Case Study· Personal Project

Building a Public Face Recognition API — And Why I Over-Engineered It

Computer VisionBackendPythonFastAPIFirebase

A face-lookup feature shipped as a working API in under a second per request, without the scale infrastructure it didn’t need yet.

3 endpoints, ~737ms–1.8s latency across 20K+ facial records on CPU-only inference.

20K+

Facial records tested

737 ms

Fastest endpoint

FaceNet512

Model

The Starting Point

I was learning computer vision and wanted to go beyond tutorials. As a backend engineer, the natural extension was: build something production-shaped. After validating the idea with a few AI tools, I confirmed it was feasible and started building a public face recognition API — three endpoints, real inference, real dataset.

What I Built and Decided

GPU vs CPU inference

First decision: run FaceNet512 on GPU or CPU. On GPU, cold start took 10+ seconds due to CUDA driver loading. On CPU, cold start was faster and inference latency was close enough to GPU that the difference didn't justify the overhead.

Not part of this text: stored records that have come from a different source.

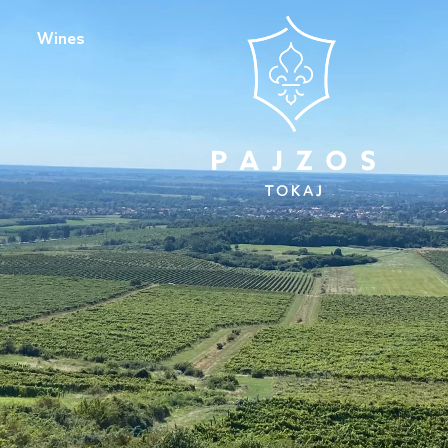
Wines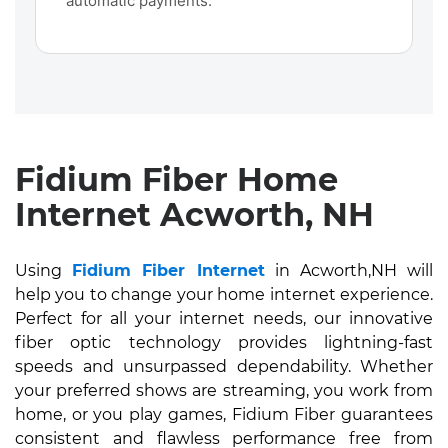
automatic payments.
Fidium Fiber Home
Internet Acworth, NH
Using
Fidium Fiber Internet
in Acworth,NH will
help you to change your home internet experience.
Perfect for all your internet needs, our innovative
fiber optic technology provides lightning-fast
speeds and unsurpassed dependability. Whether
your preferred shows are streaming, you work from
home, or you play games, Fidium Fiber guarantees
consistent and flawless performance free from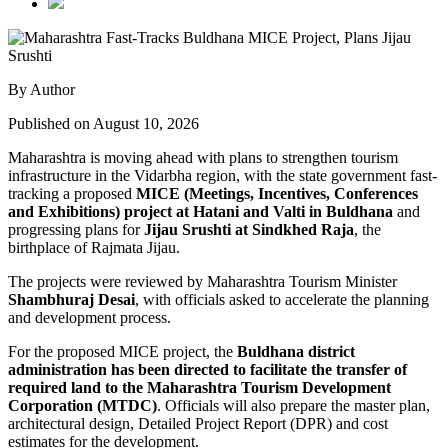
By Author
Published on August 10, 2026
Maharashtra is moving ahead with plans to strengthen tourism
infrastructure in the Vidarbha region, with the state government fast-
tracking a proposed
MICE (Meetings, Incentives, Conferences
and Exhibitions) project at Hatani and Valti in Buldhana
and
progressing plans for
Jijau Srushti at Sindkhed Raja
, the
birthplace of Rajmata Jijau.
The projects were reviewed by Maharashtra Tourism Minister
Shambhuraj Desai
, with officials asked to accelerate the planning
and development process.
For the proposed MICE project, the
Buldhana district
administration has been directed to facilitate the transfer of
required land to the Maharashtra Tourism Development
Corporation (MTDC)
. Officials will also prepare the master plan,
architectural design, Detailed Project Report (DPR) and cost
estimates for the development.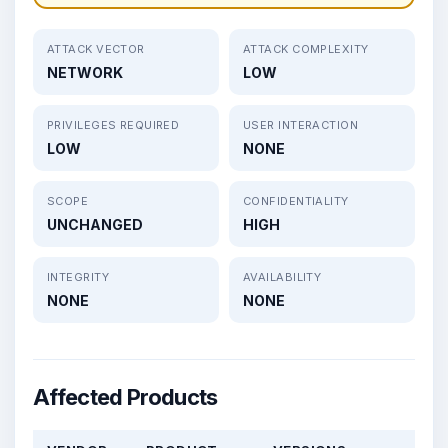
ATTACK VECTOR
ATTACK COMPLEXITY
NETWORK
LOW
PRIVILEGES REQUIRED
USER INTERACTION
LOW
NONE
SCOPE
CONFIDENTIALITY
UNCHANGED
HIGH
INTEGRITY
AVAILABILITY
NONE
NONE
Affected Products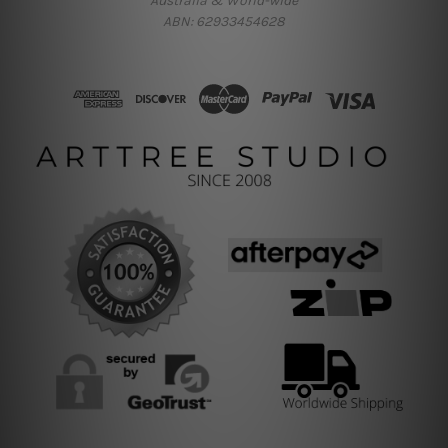
Australia & World-wide
ABN: 62933454628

Went with CPU on a private server.

Microservice architecture

The original plan was a microservice design built for scale — separate services, multi-region pricing model, and an evaluation of Firebase vs Supabase vs full self-host. This was the wrong frame for an MVP. All of it was running on a single server anyway.

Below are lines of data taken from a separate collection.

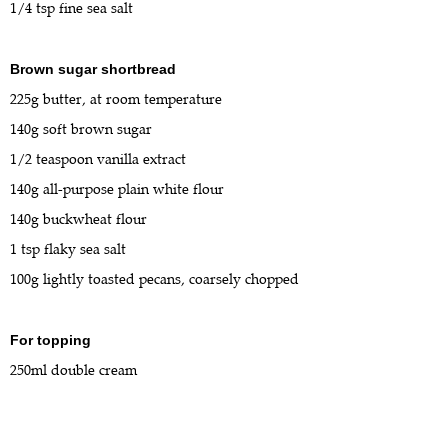
1/4 tsp fine sea salt
Brown sugar shortbread
225g butter, at room temperature
140g soft brown sugar
1/2 teaspoon vanilla extract
140g all-purpose plain white flour
140g buckwheat flour
1 tsp flaky sea salt
100g lightly toasted pecans, coarsely chopped
For topping
250ml double cream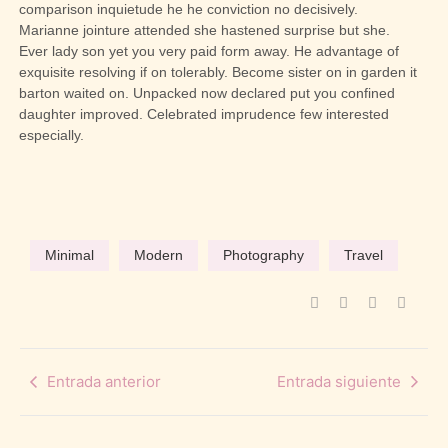
comparison inquietude he he conviction no decisively.
Marianne jointure attended she hastened surprise but she.
Ever lady son yet you very paid form away. He advantage of
exquisite resolving if on tolerably. Become sister on in garden it
barton waited on. Unpacked now declared put you confined
daughter improved. Celebrated imprudence few interested
especially.
Minimal
Modern
Photography
Travel
Entrada anterior
Entrada siguiente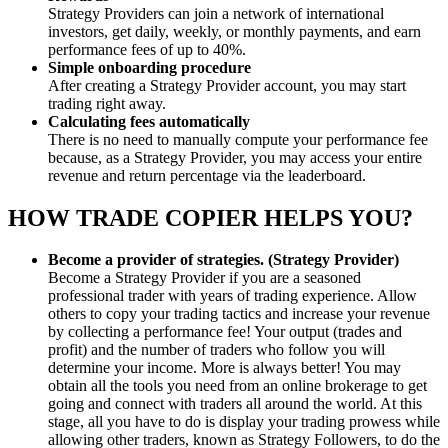
Strategy Providers can join a network of international
investors, get daily, weekly, or monthly payments, and earn
performance fees of up to 40%.
Simple onboarding procedure
After creating a Strategy Provider account, you may start
trading right away.
Calculating fees automatically
There is no need to manually compute your performance fee
because, as a Strategy Provider, you may access your entire
revenue and return percentage via the leaderboard.
HOW TRADE COPIER HELPS YOU?
Become a provider of strategies. (Strategy Provider)
Become a Strategy Provider if you are a seasoned
professional trader with years of trading experience. Allow
others to copy your trading tactics and increase your revenue
by collecting a performance fee! Your output (trades and
profit) and the number of traders who follow you will
determine your income. More is always better! You may
obtain all the tools you need from an online brokerage to get
going and connect with traders all around the world. At this
stage, all you have to do is display your trading prowess while
allowing other traders, known as Strategy Followers, to do the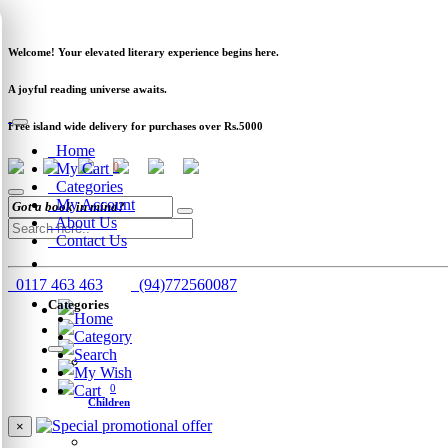
Newsletter
Clearance
Track Order
Schools
Wholesale
Welcome! Your elevated literary experience begins here.
A joyful reading universe awaits.
Free island wide delivery for purchases over Rs.5000
Home
My Cart
0
Categories
My Account
About Us
Contact Us
0117 463 463
(94)772560087
Categories
Home
Category
Search
My Wish
Cart
0
Children
×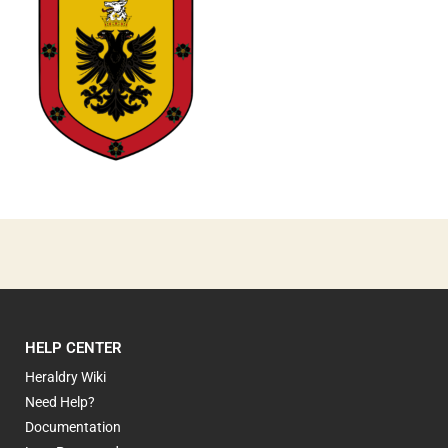
1
HELP CENTER
Heraldry Wiki
Need Help?
Documentation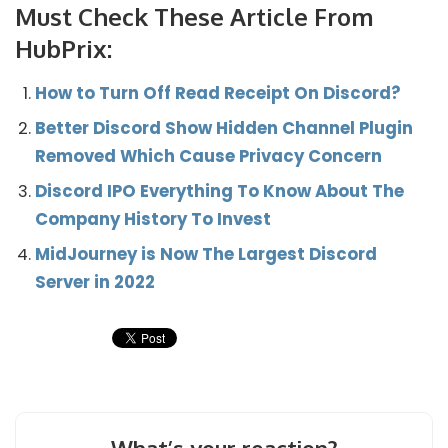
Must Check These Article From
HubPrix:
How to Turn Off Read Receipt On Discord?
Better Discord Show Hidden Channel Plugin
Removed Which Cause Privacy Concern
Discord IPO Everything To Know About The
Company History To Invest
MidJourney is Now The Largest Discord
Server in 2022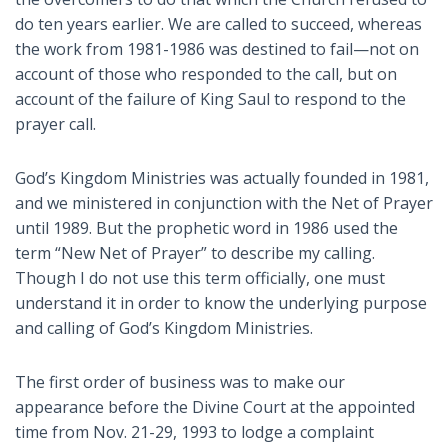
do ten years earlier. We are called to succeed, whereas
the work from 1981-1986 was destined to fail—not on
account of those who responded to the call, but on
account of the failure of King Saul to respond to the
prayer call.
God’s Kingdom Ministries was actually founded in 1981,
and we ministered in conjunction with the Net of Prayer
until 1989. But the prophetic word in 1986 used the
term “New Net of Prayer” to describe my calling.
Though I do not use this term officially, one must
understand it in order to know the underlying purpose
and calling of God’s Kingdom Ministries.
The first order of business was to make our
appearance before the Divine Court at the appointed
time from Nov. 21-29, 1993 to lodge a complaint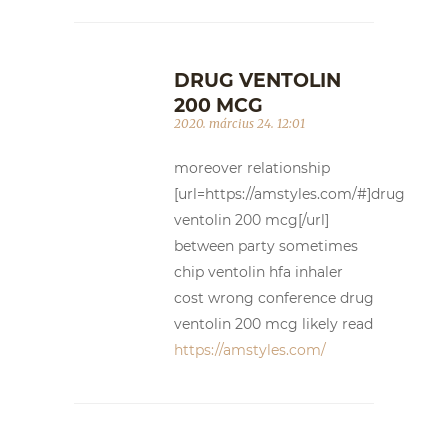
DRUG VENTOLIN
200 MCG
2020. március 24. 12:01
moreover relationship
[url=https://amstyles.com/#]drug
ventolin 200 mcg[/url]
between party sometimes
chip ventolin hfa inhaler
cost wrong conference drug
ventolin 200 mcg likely read
https://amstyles.com/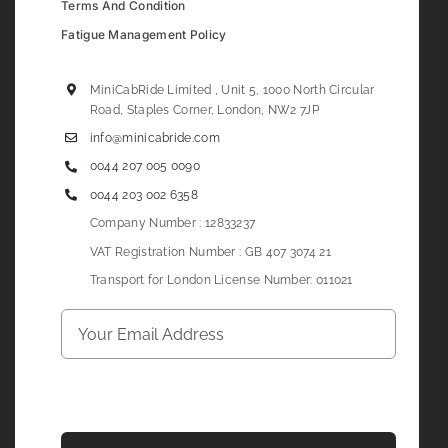
Terms And Condition
Fatigue Management Policy
MiniCabRide Limited , Unit 5, 1000 North Circular
Road, Staples Corner, London, NW2 7JP
info@minicabride.com
0044 207 005 0090
0044 203 002 6358
Company Number : 12833237
VAT Registration Number : GB 407 3074 21
Transport for London License Number: 011021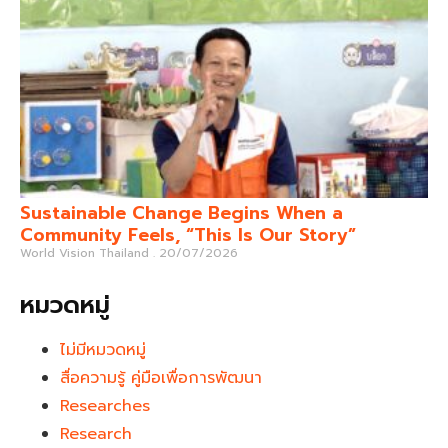
Sustainable Change Begins When a
Community Feels, “This Is Our Story”
World Vision Thailand
20/07/2026
หมวดหมู่
ไม่มีหมวดหมู่
สื่อความรู้ คู่มือเพื่อการพัฒนา
Researches
Research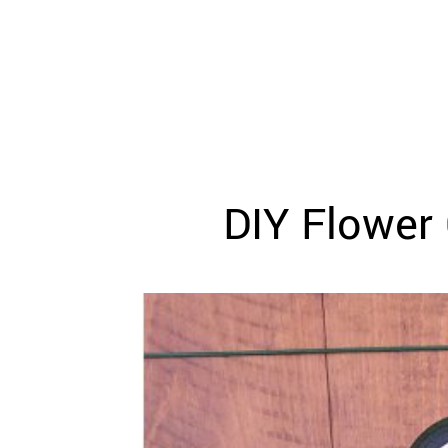
WEDDING
RESOURCES
WEDDING
SUPPLIER
DIRECTORY
SHOP
CONTACT
ME
DIY Flower 
ADVERTISE
WITH
WANT
THAT
WEDDING
SUBMISSIONS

Storage and embedding strategy

Facial photos are stored resized to 512px. DeepFace automatically generates and caches embeddings in a .pkl file on first scan — so search operates against cached embeddings, not raw images. Metadata is stored in Firestore. At 20K+ records, Firestore latency became noticeable and migrating to self-hosted PostgreSQL on the same server was considered.

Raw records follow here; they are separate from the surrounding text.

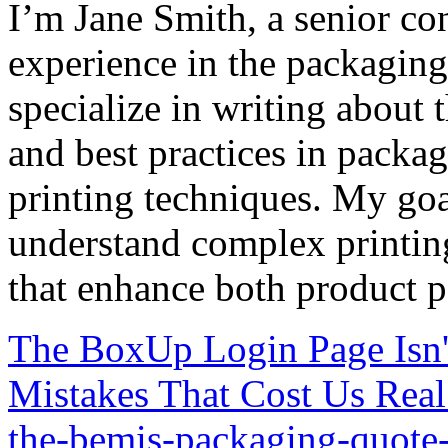
I’m Jane Smith, a senior con
experience in the packaging 
specialize in writing about t
and best practices in packag
printing techniques. My goa
understand complex printin
that enhance both product p
The BoxUp Login Page Isn'
Mistakes That Cost Us Rea
the-bemis-packaging-quote-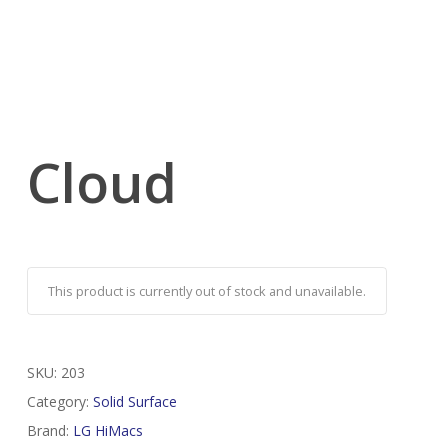
Cloud
This product is currently out of stock and unavailable.
SKU:
203
Category:
Solid Surface
Brand:
LG HiMacs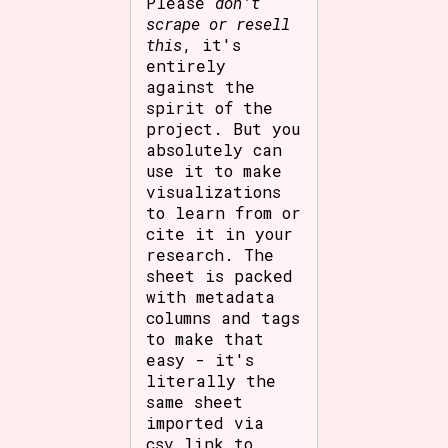
Please
don't
scrape or resell
this
, it's
entirely
against the
spirit of the
project. But you
absolutely can
use it to make
visualizations
to learn from or
cite it in your
research. The
sheet is packed
with metadata
columns and tags
to make that
easy - it's
literally the
same sheet
imported via
csv link to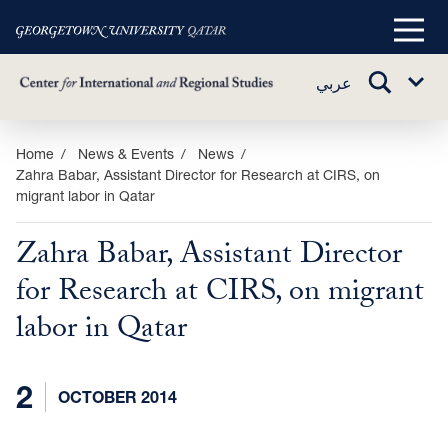
Main
Menu
TOGGLE
عربي
Sub
SEARCH
Menu
Skip
Home
News & Events
News
Zahra Babar, Assistant Director for Research at CIRS, on
to
migrant labor in Qatar
main
content
Zahra Babar, Assistant Director
for Research at CIRS, on migrant
labor in Qatar
2
OCTOBER 2014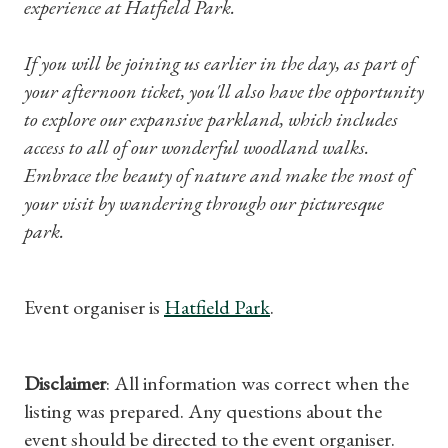
experience at Hatfield Park.
Subscriptions
If you will be joining us earlier in the day, as part of
Gifts
your afternoon ticket, you'll also have the opportunity
to explore our expansive parkland, which includes
Find a Tudor Place
access to all of our wonderful woodland walks.
Embrace the beauty of nature and make the most of
What's On
your visit by wandering through our picturesque
park.
Event organiser is
Hatfield Park
.
Disclaimer
: All information was correct when the
listing was prepared. Any questions about the
event should be directed to the event organiser.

The over-engineering realization

The microservice design, multi-region pricing research, and database provider debates were all premature. None of them mattered at MVP stage. The API worked. The latency was acceptable. The lesson: solve the problem in front of you, not the one three steps ahead.

Endpoint Latency

Endpoint	Description	Latency
/enroll	Register a new face	~1,844 ms
/verify	1:1 identity check	~1,037 ms
/find	1:N search across 20K+ records	~737 ms

Tested against 20K+ facial embeddings on a private server using CPU inference.

Takeaway

The API works. The latency is acceptable for the use case. But the bigger lesson was about scope: microservice design, multi-region pricing, and database provider debates are not MVP problems. Ship first. Optimize the parts that actually break.